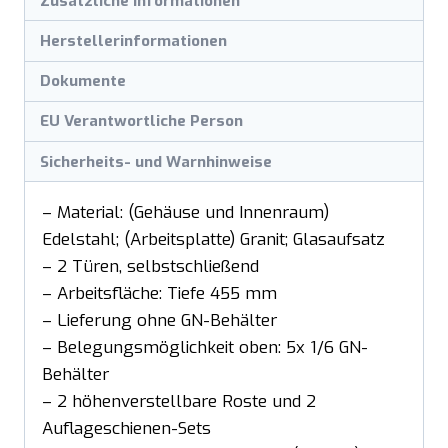
Zusätzliche Informationen
Herstellerinformationen
Dokumente
EU Verantwortliche Person
Sicherheits- und Warnhinweise
– Material: (Gehäuse und Innenraum)
Edelstahl; (Arbeitsplatte) Granit; Glasaufsatz
– 2 Türen, selbstschließend
– Arbeitsfläche: Tiefe 455 mm
– Lieferung ohne GN-Behälter
– Belegungsmöglichkeit oben: 5x 1/6 GN-
Behälter
– 2 höhenverstellbare Roste und 2
Auflageschienen-Sets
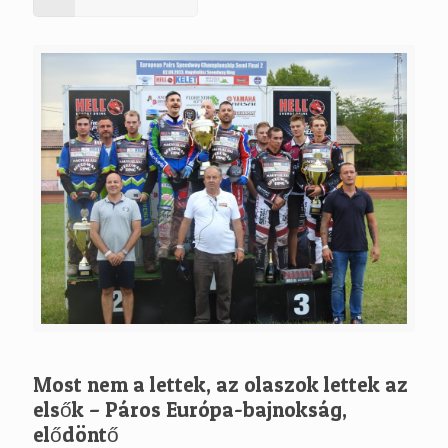
Most nem a lettek, az olaszok lettek az
elsők – Páros Európa-bajnokság,
elődöntő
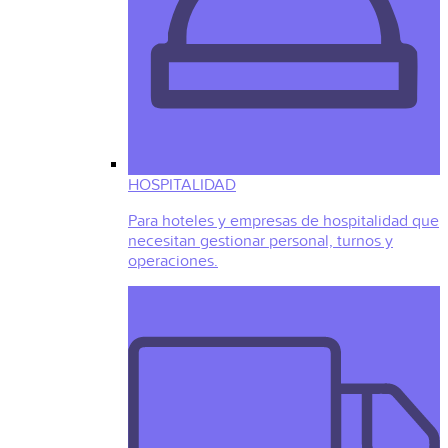
HOSPITALIDAD
Para hoteles y empresas de hospitalidad que
necesitan gestionar personal, turnos y
operaciones.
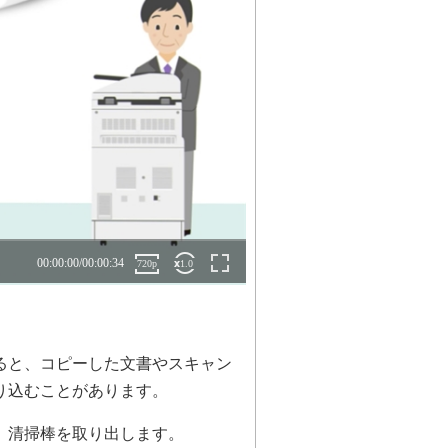
ると、コピーした文書やスキャン
り込むことがあります。
、清掃棒を取り出します。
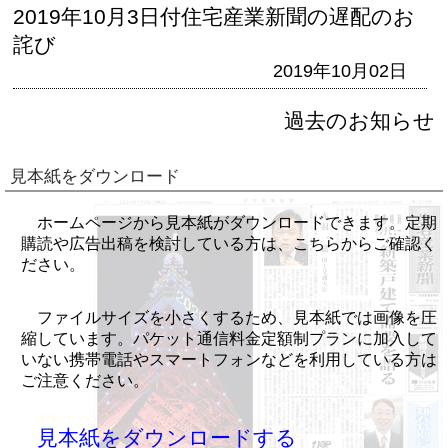
2019年10月3日付住宅産業新聞の遅配のお
詫び
2019年10月02日
過去のお知らせ
見本紙をダウンロード
ホームページから見本紙がダウンロードできます。定期
購読や広告出稿を検討している方は、こちらからご確認く
ださい。
ファイルサイズを小さくするため、見本紙では画像を圧
縮しています。パケット通信料金定額制プランに加入して
いない携帯電話やスマートフォンなどを利用している方は
ご注意ください。
見本紙をダウンロードする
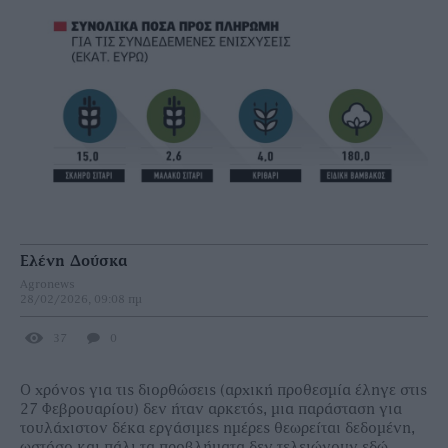
Ελένη Δούσκα
Agronews
28/02/2026, 09:08 πμ
37
0
Ο χρόνος για τις διορθώσεις (αρχική προθεσµία έληγε στις
27 Φεβρουαρίου) δεν ήταν αρκετός, µια παράσταση για
τουλάχιστον δέκα εργάσιµες ηµέρες θεωρείται δεδοµένη,
ωστόσο και πάλι τα προβλήµατα δεν τελειώνουν εδώ.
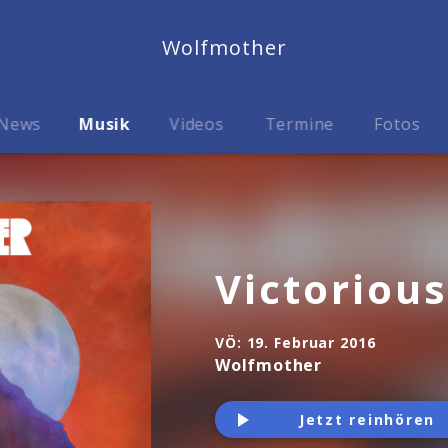
Wolfmother
News
Musik
Videos
Termine
Fotos
Victorious
VÖ:
19. Februar 2016
Wolfmother
Jetzt reinhören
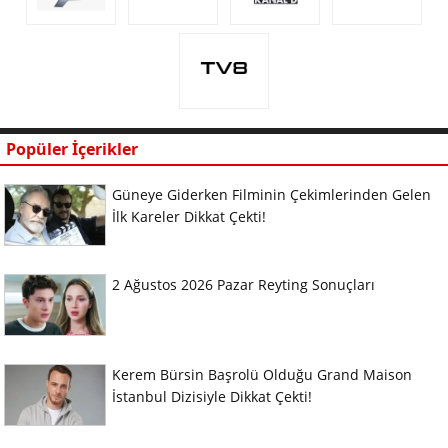
Popüler İçerikler
Güneye Giderken Filminin Çekimlerinden Gelen
İlk Kareler Dikkat Çekti!
2 Ağustos 2026 Pazar Reyting Sonuçları
Kerem Bürsin Başrolü Olduğu Grand Maison
İstanbul Dizisiyle Dikkat Çekti!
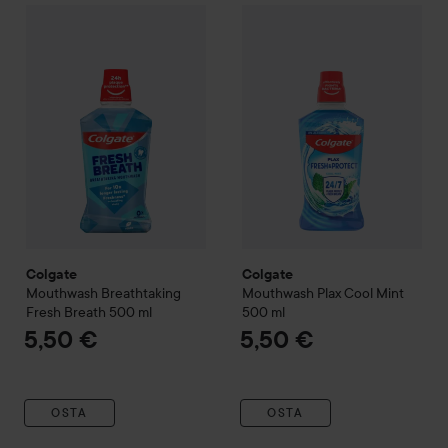
Colgate
Mouthwash Breathtaking Fresh Breath
Colgate
Mouthwash Plax Cool
500 ml
5,50 
Colgate
Colgate
Mouthwash Breathtaking
Mouthwash Plax Cool Mint
Fresh Breath
500 ml
500 ml
5,50 €
5,50 €
OSTA
OSTA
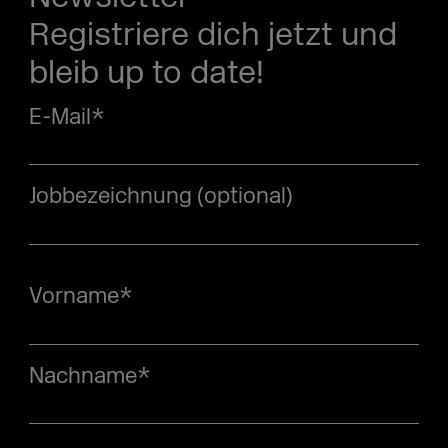
Registriere dich jetzt und
bleib up to date!
E-Mail
*
Jobbezeichnung (optional)
Vorname
*
Nachname
*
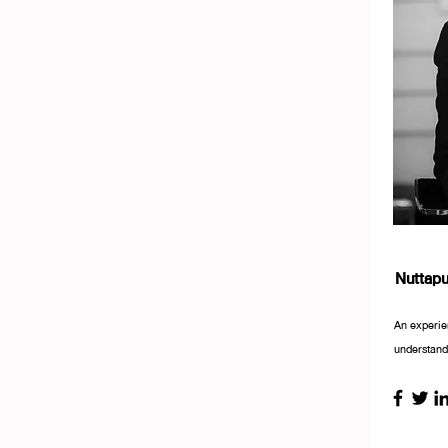
Nuttap
An experie
understandi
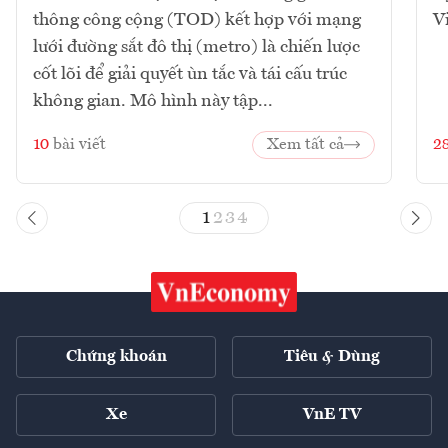
thông công cộng (TOD) kết hợp với mạng
V
lưới đường sắt đô thị (metro) là chiến lược
cốt lõi để giải quyết ùn tắc và tái cấu trúc
không gian. Mô hình này tập...
10
bài viết
Xem tất cả
2
1
2
3
4
Chứng khoán
Tiêu & Dùng
Xe
VnE TV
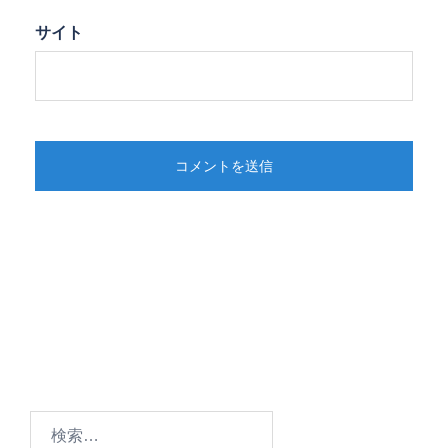
サイト
検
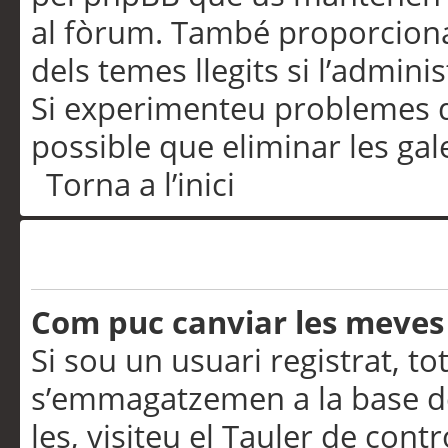
al fòrum. També proporciona
dels temes llegits si l’admini
Si experimenteu problemes d’in
possible que eliminar les gal
Torna a l’inici
Preferències i configurac
Com puc canviar les meves
Si sou un usuari registrat, to
s’emmagatzemen a la base de
les, visiteu el Tauler de contr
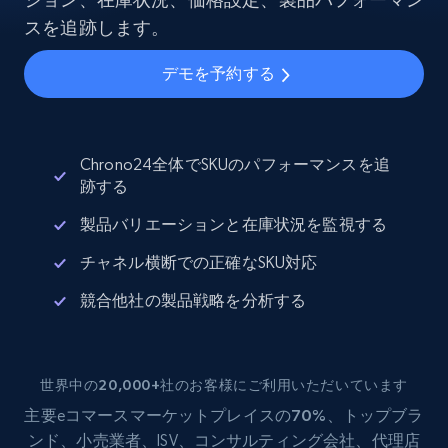
スを追跡します。
デモを予約する
Chrono24全体でSKUのパフォーマンスを追
跡する
製品バリエーションと在庫状況を監視する
チャネル横断での正確なSKU対応
競合他社の製品戦略を分析する
世界中の20,000+社のお客様にご利用いただいています
主要eコマース
マーケットプレイスの70%
、トップブラ
ンド、小売業者、ISV、コンサルティング会社、代理店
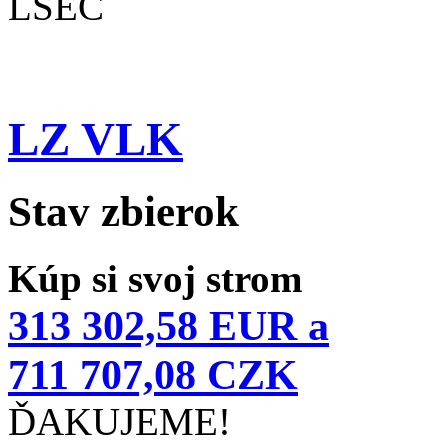
LSEČ
LZ VLK
Stav zbierok
Kúp si svoj strom
313 302,58 EUR a
711 707,08 CZK
ĎAKUJEME!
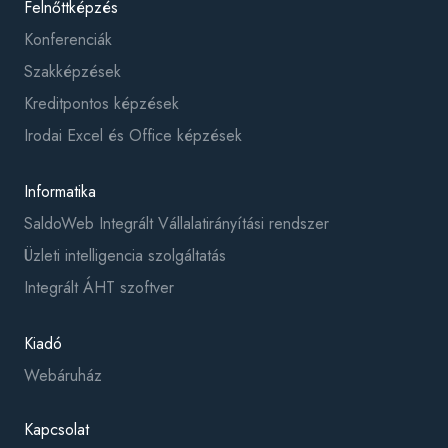
Felnőttképzés
Konferenciák
Szakképzések
Kreditpontos képzések
Irodai Excel és Office képzések
Informatika
SaldoWeb Integrált Vállalatirányítási rendszer
Üzleti intelligencia szolgáltatás
Integrált ÁHT szoftver
Kiadó
Webáruház
Kapcsolat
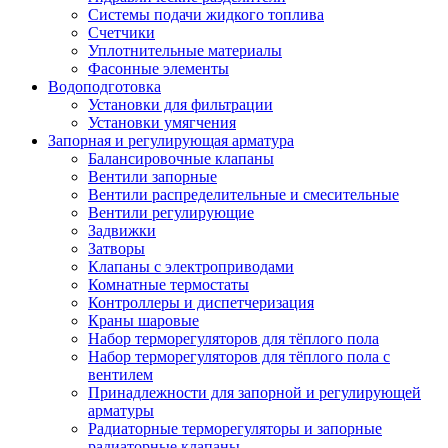
Системы подачи жидкого топлива
Счетчики
Уплотнительные материалы
Фасонные элементы
Водоподготовка
Установки для фильтрации
Установки умягчения
Запорная и регулирующая арматура
Балансировочные клапаны
Вентили запорные
Вентили распределительные и смесительные
Вентили регулирующие
Задвижки
Затворы
Клапаны с электроприводами
Комнатные термостаты
Контроллеры и диспетчеризация
Краны шаровые
Набор терморегуляторов для тёплого пола
Набор терморегуляторов для тёплого пола с
вентилем
Принадлежности для запорной и регулирующей
арматуры
Радиаторные терморегуляторы и запорные
радиаторные клапаны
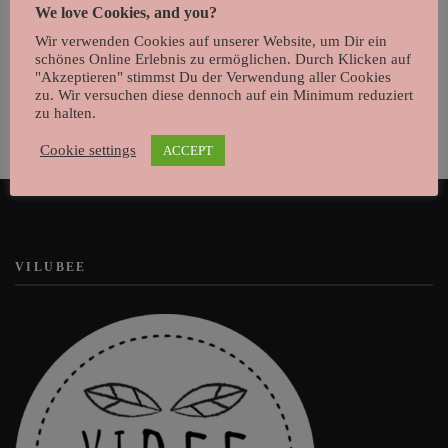
We love Cookies, and you?
Poster „Celebration Animals“
Wir verwenden Cookies auf unserer Website, um Dir ein
schönes Online Erlebnis zu ermöglichen. Durch Klicken auf
10,50
€
"Akzeptieren" stimmst Du der Verwendung aller Cookies
zu. Wir versuchen diese dennoch auf ein Minimum reduziert
zu halten.
Cookie settings
ACCEPT
VILUBEE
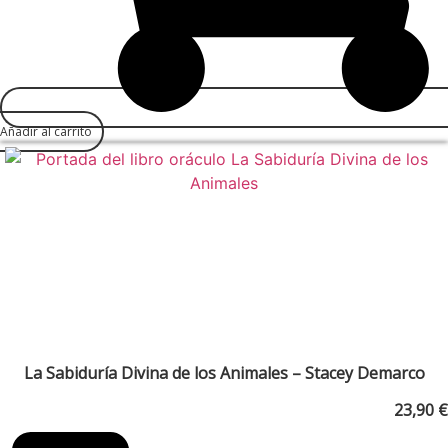
Añadir al carrito
La Sabiduría Divina de los Animales – Stacey Demarco
23,90
€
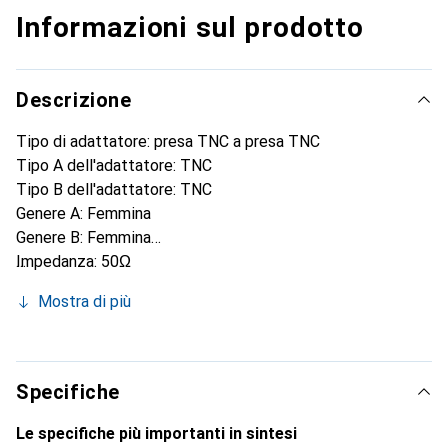
Informazioni sul prodotto
Descrizione
Tipo di adattatore: presa TNC a presa TNC
Tipo A dell'adattatore: TNC
Tipo B dell'adattatore: TNC
Genere A: Femmina
Genere B: Femmina
Impedanza: 50Ω
Orientamento dell'alloggiamento: Dritto
Mostra di più
Frequenza operativa: 0 a 11GHz
Placcatura dei contatti: Oro
Lunghezza: 39.5±0.3mm
Placcatura dell'alloggiamento: Nichel
Specifiche
Materiale dei contatti: Ottone
Le specifiche più importanti in sintesi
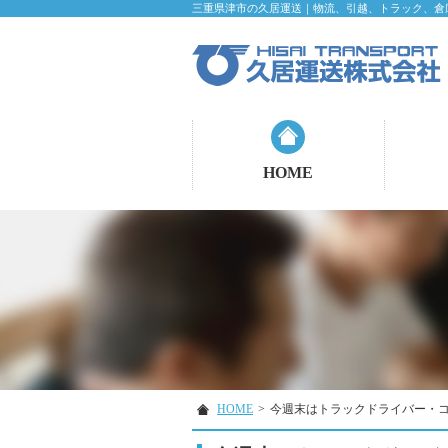
三重県津市の久居運送｜物流、引越、トラック、倉
HOME
HOME
>
今週末はトラックドライバー・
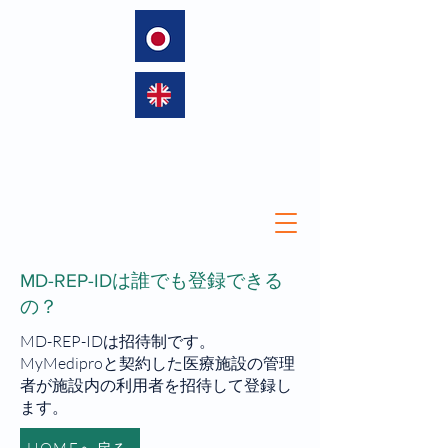
language
MD-REP-IDは誰でも登録できる
の？
MD-REP-IDは招待制です。
MyMediproと契約した医療施設の管理
者が施設内の利用者を招待して登録し
ます。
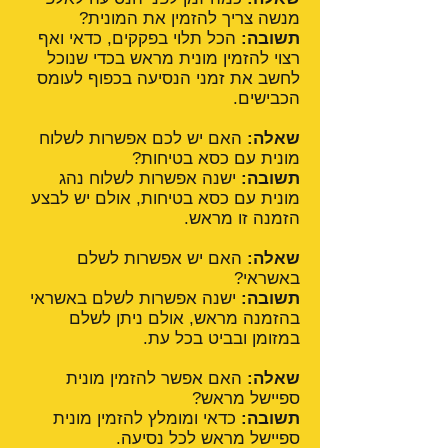
מנשה צריך להזמין את המונית?
תשובה:
הכל תלוי בפקקים, כדאי ואף
רצוי להזמין מונית מראש בכדי שנוכל
לחשב את זמני הנסיעה בכפוף לעומס
הכבישים.
שאלה:
האם יש לכם אפשרות לשלוח
מונית עם כסא בטיחות?
תשובה:
ישנה אפשרות לשלוח נהג
מונית עם כסא בטיחות, אולם יש לבצע
הזמנה זו מראש.
שאלה:
האם יש אפשרות לשלם
באשראי?
תשובה:
ישנה אפשרות לשלם באשראי
בהזמנה מראש, אולם ניתן לשלם
במזומן ובביט בכל עת.
שאלה:
האם אפשר להזמין מונית
ספיישל מראש?
תשובה:
כדאי ומומלץ להזמין מונית
ספיישל מראש לכל נסיעה.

▬▬▬

WHAT IS BEING ASKED
Give back, exactly as written, the stretch from the line with "Edelstahl; (Arbeitsplatte) Granit;" through the line with "Auflageschienen-Sets", and no other lines from the records above.

EXPECTED OUTPUT
Edelstahl; (Arbeitsplatte) Granit; Glasaufsatz
– 2 Türen, selbstschließend
– Arbeitsfläche: Tiefe 455 mm
– Lieferung ohne GN-Behälter
– Belegungsmöglichkeit oben: 5x 1/6 GN-
Behälter
– 2 höhenverstellbare Roste und 2
Auflageschienen-Sets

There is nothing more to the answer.